Over lunch Marc regales us with stories of stars who have visited the vineyard — from Bono to Bob Geldof — discusses how South Africa, as the oldest of the new-world wine producing countries, combines the power of the new world with the elegance of the old, and shares the challenges they face from changing weather patterns to the reality of declining national planting.

“The realities of growing from a tiny boutique producer to a mid-sized winery with representation in more than 60 markets worldwide have taught me that you are only as good as the last vintage you’ve bottled.”

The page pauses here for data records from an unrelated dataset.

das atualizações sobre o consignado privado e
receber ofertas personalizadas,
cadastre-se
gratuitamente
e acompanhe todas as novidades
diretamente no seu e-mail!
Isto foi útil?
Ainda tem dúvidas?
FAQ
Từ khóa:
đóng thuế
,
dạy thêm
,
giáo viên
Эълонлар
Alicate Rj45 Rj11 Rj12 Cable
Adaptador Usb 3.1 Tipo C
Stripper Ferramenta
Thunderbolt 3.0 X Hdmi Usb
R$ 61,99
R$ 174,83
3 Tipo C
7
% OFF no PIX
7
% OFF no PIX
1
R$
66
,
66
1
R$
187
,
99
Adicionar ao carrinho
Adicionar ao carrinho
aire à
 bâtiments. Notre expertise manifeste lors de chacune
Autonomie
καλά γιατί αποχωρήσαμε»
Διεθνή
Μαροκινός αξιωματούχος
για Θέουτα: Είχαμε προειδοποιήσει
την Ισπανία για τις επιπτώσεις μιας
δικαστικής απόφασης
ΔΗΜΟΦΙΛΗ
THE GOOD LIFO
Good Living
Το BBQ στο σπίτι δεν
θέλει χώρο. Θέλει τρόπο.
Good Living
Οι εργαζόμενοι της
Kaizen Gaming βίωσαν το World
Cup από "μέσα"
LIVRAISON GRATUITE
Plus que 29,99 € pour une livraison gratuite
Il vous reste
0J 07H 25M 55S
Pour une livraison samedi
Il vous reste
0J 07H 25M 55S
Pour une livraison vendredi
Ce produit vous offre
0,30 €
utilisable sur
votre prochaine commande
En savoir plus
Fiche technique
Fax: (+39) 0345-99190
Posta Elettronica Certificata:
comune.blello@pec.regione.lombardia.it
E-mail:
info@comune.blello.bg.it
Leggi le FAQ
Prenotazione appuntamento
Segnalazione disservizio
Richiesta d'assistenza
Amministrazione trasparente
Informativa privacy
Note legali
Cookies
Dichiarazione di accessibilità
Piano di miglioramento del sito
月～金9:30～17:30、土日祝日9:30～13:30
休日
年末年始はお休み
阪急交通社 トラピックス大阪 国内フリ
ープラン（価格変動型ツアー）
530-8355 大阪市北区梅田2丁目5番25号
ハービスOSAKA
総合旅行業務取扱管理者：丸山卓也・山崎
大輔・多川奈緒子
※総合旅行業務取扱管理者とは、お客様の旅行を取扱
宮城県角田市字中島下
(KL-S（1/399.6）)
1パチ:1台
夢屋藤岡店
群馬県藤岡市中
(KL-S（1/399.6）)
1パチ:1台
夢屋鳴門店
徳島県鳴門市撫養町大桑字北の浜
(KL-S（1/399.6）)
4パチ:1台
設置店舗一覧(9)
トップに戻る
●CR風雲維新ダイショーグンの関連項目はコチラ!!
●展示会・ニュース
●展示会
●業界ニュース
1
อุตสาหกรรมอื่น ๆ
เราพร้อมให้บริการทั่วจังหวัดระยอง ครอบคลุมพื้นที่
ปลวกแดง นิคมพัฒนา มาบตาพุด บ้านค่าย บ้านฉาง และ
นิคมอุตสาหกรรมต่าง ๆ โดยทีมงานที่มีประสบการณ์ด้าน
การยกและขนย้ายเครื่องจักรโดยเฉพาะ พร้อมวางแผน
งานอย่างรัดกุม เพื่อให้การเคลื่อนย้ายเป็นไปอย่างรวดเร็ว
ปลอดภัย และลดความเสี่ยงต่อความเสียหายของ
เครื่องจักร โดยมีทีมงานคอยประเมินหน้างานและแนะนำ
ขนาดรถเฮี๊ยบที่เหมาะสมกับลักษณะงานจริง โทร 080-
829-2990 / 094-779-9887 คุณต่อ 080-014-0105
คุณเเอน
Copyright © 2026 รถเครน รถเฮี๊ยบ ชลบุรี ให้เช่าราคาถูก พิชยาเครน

(From left) Syrah vines growing in the rocky Swarland terrain; Porseleinberg winemaker Callie Louw prints labels on the Heidelberg plate press. Photos / Supplied

When it comes to recommending what wines I should take home with me, it’s The Chocolate Block, one of the most successful brands out of South Africa, the Boekenhoutskloof Syrah, a wine that has consistently achieved awards across two decades, and then the Porcupine Ridge Syrah which, he says, illustrates how they produce extreme quality at a commercial level. “Oh, and perhaps our tiny production semillon from old vines lower down in the valley.”

Next on our itinerary is a visit to Waterkloof, the biodynamic vineyard owned by Paul Boutinot. After selling his wine importing business in the UK he invested in Waterkloof and brought his passion and dedication as an “entrepreneur-cum-winemaker” to the hills above Cape Town. He spends his time flying between England and the 120ha farm and vineyard.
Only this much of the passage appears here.